The Winged Horse
Page 24
“And now, you dog,” said Jimmy. “There’s one minute of whiskey and honey left to me. I’m gonna wring your heart out. You hear me, you sneakin’ spy? I killed Will Dunstan, if that’s what you want to know. I bashed out his brains. And I seen him tumble like a sheep out of the saddle. Now, here’s for you.”
He rushed eagerly in, laughing drunkenly, and the Lamb laughed, also, if such snarling could be called laughter. Straight in at the lunging giant he sprang. The spat of his fists on the face of Jimmy was like the clapping of open palms. Then, Montague stumbled. And his gasp had more bewilderment than pain in it. He lunged, and the blinding, hard fists of the Lamb were in his eyes.
“Damn, it ain’t possible,” Jimmy gasped, and dropped to his knees as a straightly driven right found his chin.
But he had power still. He came to his feet, with a ragged rock in his fist, and lunged forward, and it was at that instant that little Shorty rose from behind the rearmost screen of rocks and fired. Jimmy wandered two aimless paces forward, and then slumped upon his face.
They turned him face upward. Both his hands were knotted in the last convulsion, and the Lamb turned savagely upon Shorty.

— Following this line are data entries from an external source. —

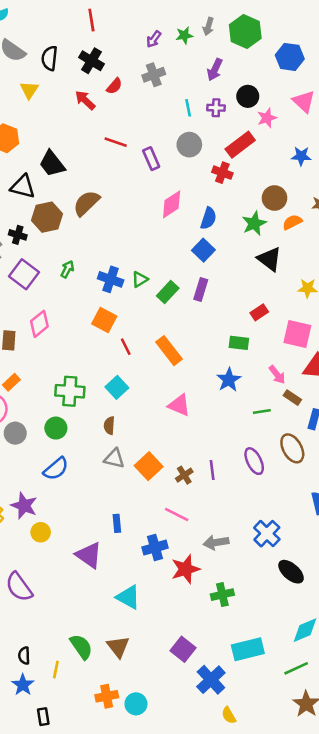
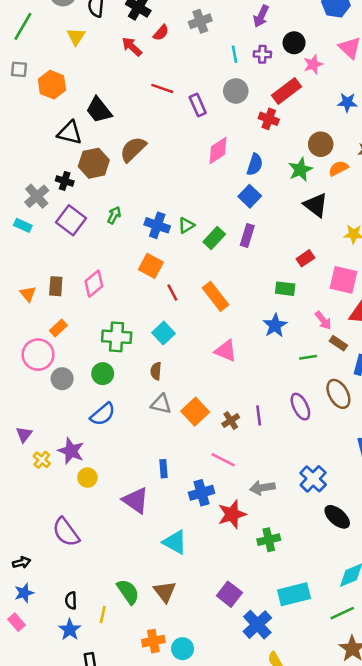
pink diamond: (39, 324) -> (94, 284), moved

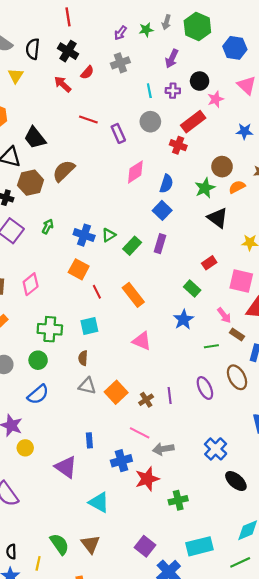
green rectangle: (285, 289) -> (192, 289), turned 35
cyan square: (164, 333) -> (89, 326), turned 30
gray arrow: (262, 488) -> (163, 449), moved

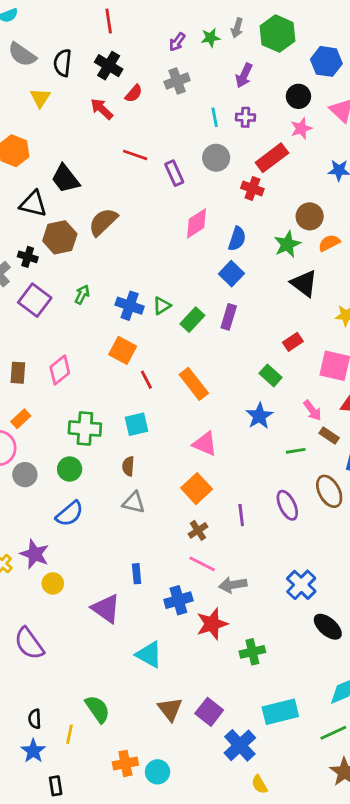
black circle: (200, 81) -> (298, 96), moved
orange square: (116, 392) -> (197, 489), moved
brown cross: (146, 400) -> (198, 530), moved
brown triangle: (90, 544) -> (170, 709), moved

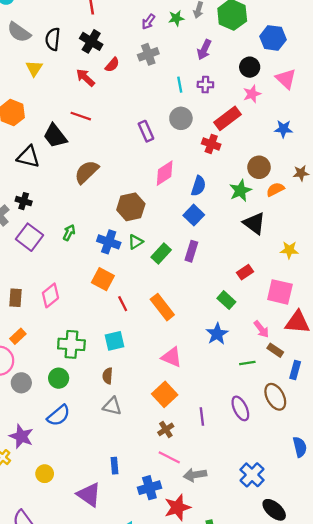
red line: (135, 155) -> (81, 116), moved
brown hexagon: (60, 237) -> (131, 207), moved
purple star: (35, 554) -> (21, 436), moved

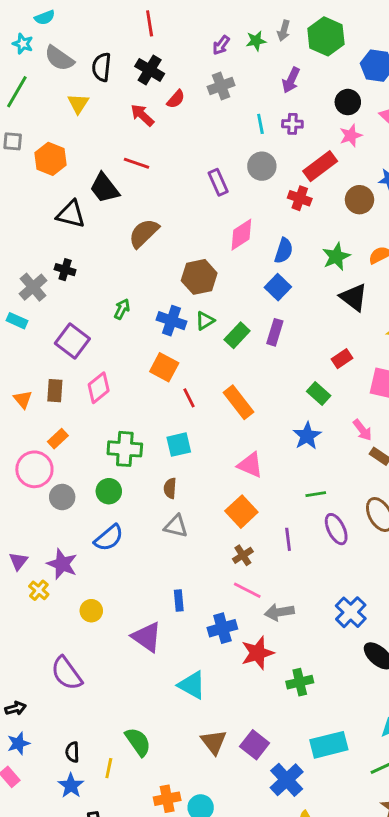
brown circle: (259, 167) -> (359, 200), moved
purple square: (29, 237) -> (72, 341), moved
green line: (247, 363) -> (316, 494), moved

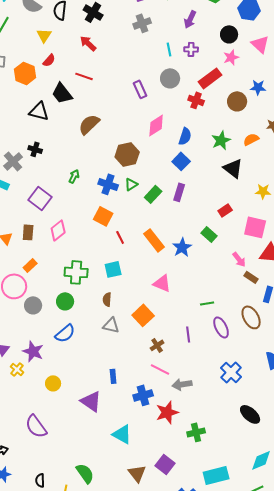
red semicircle: (176, 99) -> (49, 60), moved
blue star: (307, 436) -> (182, 247), moved
orange square: (241, 512) -> (143, 315), moved
blue cross: (351, 612) -> (231, 372), moved
purple square: (255, 745) -> (165, 464), moved

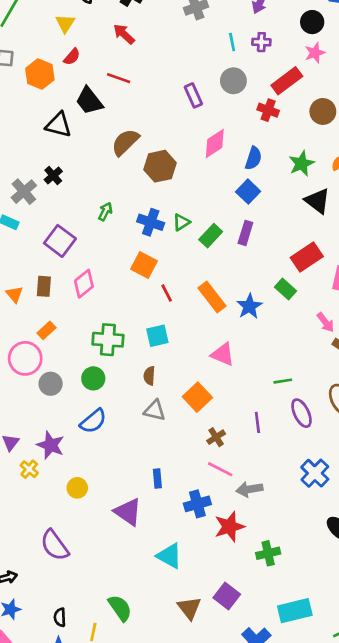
black cross: (35, 149) -> (53, 176), turned 32
brown hexagon: (127, 154) -> (160, 166), moved
red rectangle: (225, 210) -> (307, 257), size x1.6

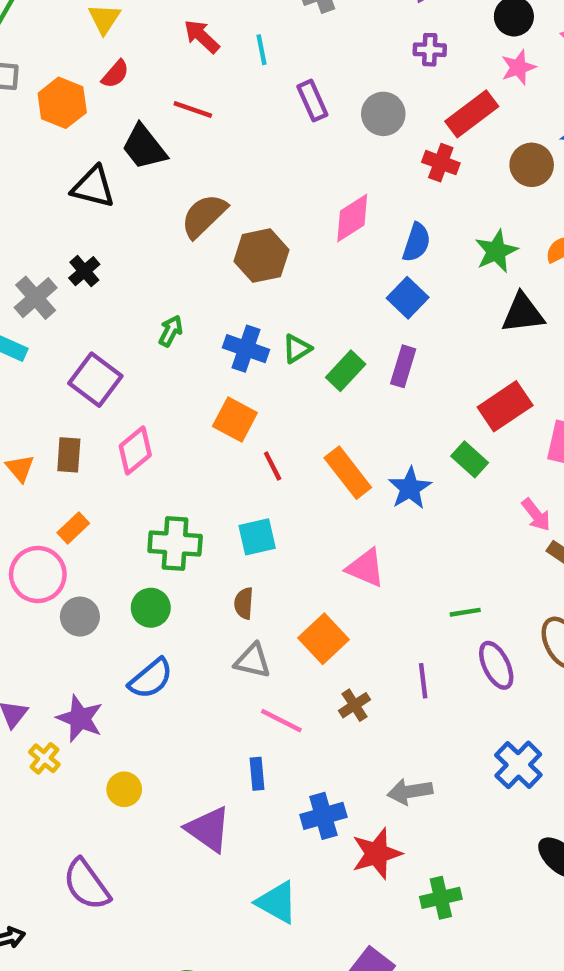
cyan line: (232, 42) -> (261, 50), moved
purple rectangle: (193, 95) -> (312, 101), moved
black triangle: (317, 201) -> (523, 313), turned -44
pink line: (220, 469) -> (281, 721), moved

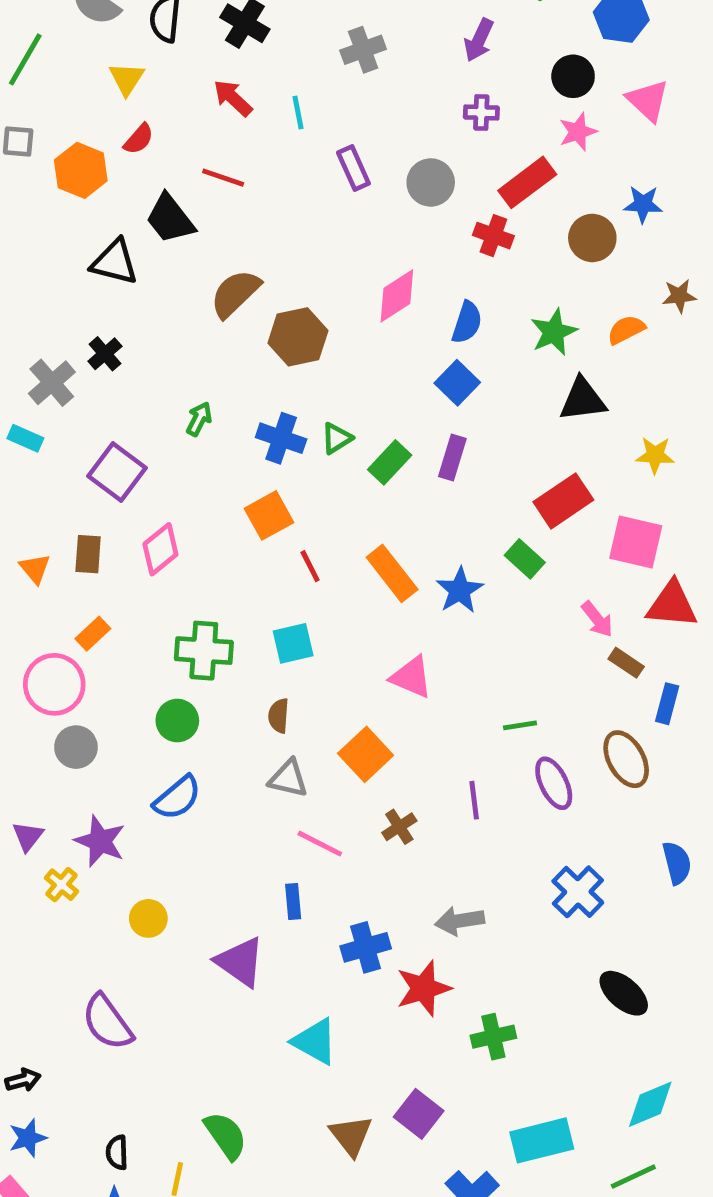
orange square: (235, 419) -> (269, 515), turned 33
gray circle: (80, 617) -> (76, 747), moved

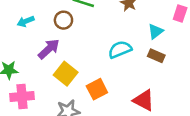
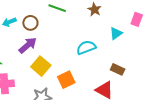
brown circle: (63, 20) -> (30, 23), moved
brown rectangle: (156, 56) -> (118, 69), moved

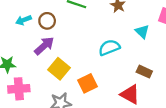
cyan triangle: (116, 33) -> (142, 32), turned -40

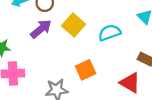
yellow square: (59, 69) -> (74, 25), moved

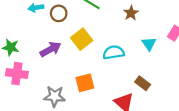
purple arrow: (41, 29) -> (51, 49), moved

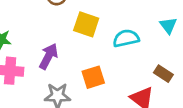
yellow square: (82, 39) -> (86, 24), turned -30
purple arrow: (51, 49) -> (48, 56), moved, turned -30

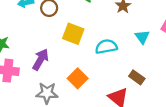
orange square: (93, 77) -> (78, 78), turned -30

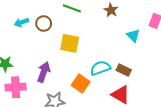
cyan semicircle: (106, 47) -> (100, 68), moved
brown rectangle: (137, 77) -> (124, 70), moved

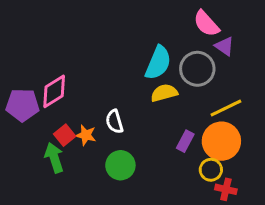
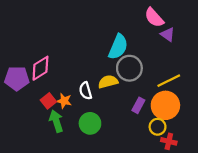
gray circle: (197, 69) -> (129, 68), moved
yellow semicircle: (164, 93) -> (108, 82), moved
green arrow: (54, 158) -> (56, 121), moved

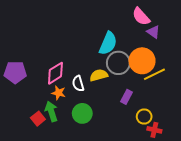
pink diamond: (40, 68) -> (55, 73), moved
red square: (48, 101) -> (38, 119), moved
orange circle: (165, 105) -> (142, 61), moved

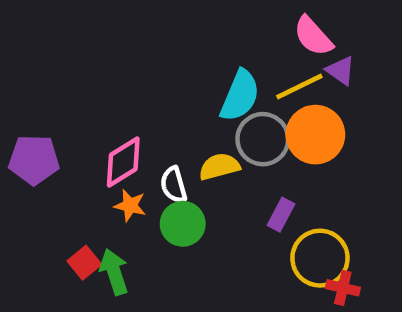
yellow line: (154, 74) -> (299, 87), moved
green arrow: (51, 111) -> (114, 272), moved
green circle: (82, 113) -> (183, 224), moved
yellow circle: (144, 117) -> (320, 258), size x1.6

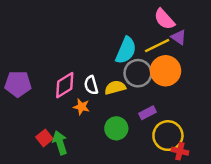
white semicircle: (174, 185) -> (91, 85), moved
orange star: (130, 205) -> (82, 107), moved
purple rectangle: (281, 215) -> (148, 113), turned 35
green circle: (183, 224) -> (116, 128), moved

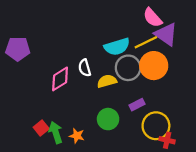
purple triangle: (179, 37) -> (166, 34), size x1.6
cyan semicircle: (126, 50) -> (117, 47), turned 50
purple pentagon: (18, 84) -> (18, 49), moved
white semicircle: (91, 85) -> (85, 68), moved
orange star: (82, 107) -> (77, 136), moved

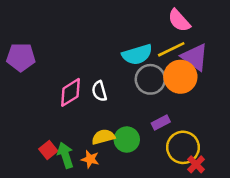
purple triangle: (166, 34) -> (195, 57), moved
white semicircle: (85, 68) -> (99, 91), moved
yellow semicircle: (107, 81) -> (103, 137), moved
red cross: (167, 140) -> (196, 164), turned 32

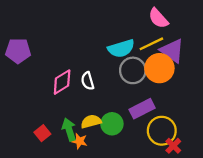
purple rectangle: (161, 123) -> (142, 109), size x1.5
green arrow: (65, 155) -> (69, 130), moved

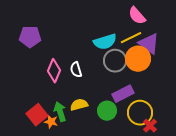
purple pentagon: (18, 51) -> (30, 37), moved
pink diamond: (62, 82) -> (54, 71), turned -35
green circle: (112, 124) -> (107, 111), moved
red square: (42, 133) -> (37, 115), size x1.5
orange star: (79, 141) -> (51, 122), moved

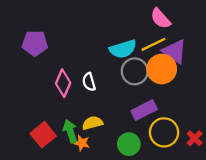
green circle: (107, 111) -> (129, 144), moved
orange star: (51, 122) -> (82, 143), moved
red cross: (150, 126) -> (195, 138), moved

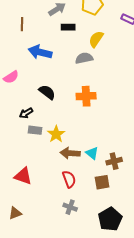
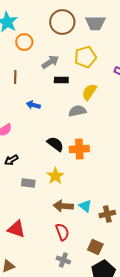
blue arrow: (40, 52) -> (33, 105), size x0.6
black semicircle: (47, 92) -> (55, 144), moved
black arrow: (26, 113) -> (11, 160), moved
yellow star: (56, 134) -> (55, 176), moved
brown square: (102, 182) -> (95, 247), moved, turned 35

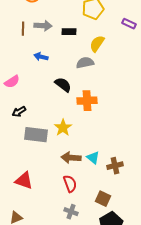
gray arrow: (50, 62) -> (43, 26), moved, turned 36
black semicircle: (55, 144) -> (63, 85), moved
gray rectangle: (28, 183) -> (36, 135), size x1.6

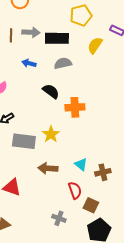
black rectangle: (69, 32) -> (57, 38), size x1.6
yellow semicircle: (97, 44) -> (95, 45), moved
gray semicircle: (85, 63) -> (63, 63), moved
brown arrow: (71, 158) -> (48, 168), moved
red semicircle: (70, 184) -> (75, 190), moved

“Bad luck to you!” he cried angrily. “That was due to me.”
Epilogue
But there was no bad luck for Shorty. There was no bad luck for any of Loring’s men. They had not received a scratch in this fracas. Most mysteriously, there was not a dead man among the forces of the Montagues. But afterward, their name faded from the range. They were heard of no more. Except that Monty Montague, dead of a broken heart, as men said, was buried with honors in the town, and speeches were made over him.
For the rest, Colonel Loring suddenly prospered. His herds miraculously increased, but remarks about that miracle were the most unpopular words that could be spoken, and the least safe.
The law—what law there was—asked no questions. And men were chary of expressing their opinions, also. It was not safe, while Colonel Loring sat enthroned among the hills. Particularly it was not safe while one Alfred Dunstan, alias the Lamb—and alias many another famous name—ran his cows with the cows of the colonel, sat at the colonel’s Sunday table, built his house upon ground donated by the colonel’s large heart, and named his first son after that kind and ugly man.
Louise insisted upon that.
the end
About the Author
Max Brand is the best-known pen name of Frederick Faust, creator of Dr. Kildare, Destry, and many other fictional characters popular with readers and viewers worldwide. Faust wrote for a variety of audiences in many genres. His enormous output, totaling approximately thirty million words or the equivalent of five hundred thirty ordinary books, covered nearly every field: crime, fantasy, historical romance, espionage, Westerns, science fiction, adventure, animal stories, love, war, and fashionable society, big business and big medicine. Eighty motion pictures have been based on his work, along with many radio and television programs. For good measure he also published four volumes of poetry. Perhaps no other author has reached more people in more different ways.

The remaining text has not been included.